I guess the only way to get back into this writing thing is just to roll up my sleeves and post something. I keep waiting for inspiration to strike me, but that is kind of like waiting to win the lottery (without buying any tickets) or waiting for Mr. or Mrs. Right to appear (while never leaving one’s room), or even Waiting for Godot (if you’ll pardon an obscure reference). No, I’m just going to have to write something the hard way … by actually writing it.
When I was a youngster, I heard the expression, “Nothing succeeds like success“. I have pondered that expression off and on my entire life, wondering exactly what it means. I finally decided it was a rather cynical way of saying, “Of course successful people know how to succeed. What they did worked for them. Someone else might do the exact same things and fall flat on their face.”
But I also chose to take this positive nugget away from that tired old saw:
In order to succeed at something, you must actually do that thing.
We live in a culture that assures us that we can succeed at things simply by believing that we can. How many movies and books and songs are there that tell us we can have something simply by believing something hard enough and sincerely enough? How many artists do we see on those “best singer” type shows that, when asked why they should win the competition, sob and sniffle and say, “Because I just want this so badly!”
Well, that’s not how life works. I really wish that it did. If it did, I would be a wealthy and adored published author, living on my nearly-inaccessible lighthouse off the coast of Maine.
But I’ve never been delusional. I have known all my life that if I wanted to be a published author that I would have to work at it morning, noon, and night with the obsession of a bee making honey. But I allowed myself to get distracted by things like earning a living, eating, having a nice home, etc. Writing not only took a back seat to other things, it had to follow along by hitching a ride on the rear bumper of a dilapidated old Trailways bus that was hundreds of miles behind.
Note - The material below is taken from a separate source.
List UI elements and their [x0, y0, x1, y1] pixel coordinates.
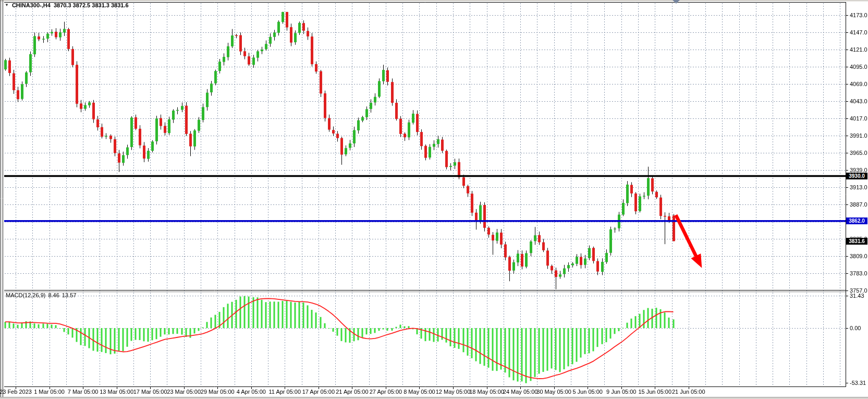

This blog is a metaphor for my writing “career”. I don’t put much effort into it, but expect success anyway. I expect each little post to grow and thrive and blossom and to become some amazing, brilliant sunflower, big enough for everyone to see. But the fact is, I don’t water it or fertilize it or even look at it much.
That’s not exactly a recipe for success.
So, I could rewrite the “nothing succeeds like success” aphorism to say
Nothing fails like not striving for success.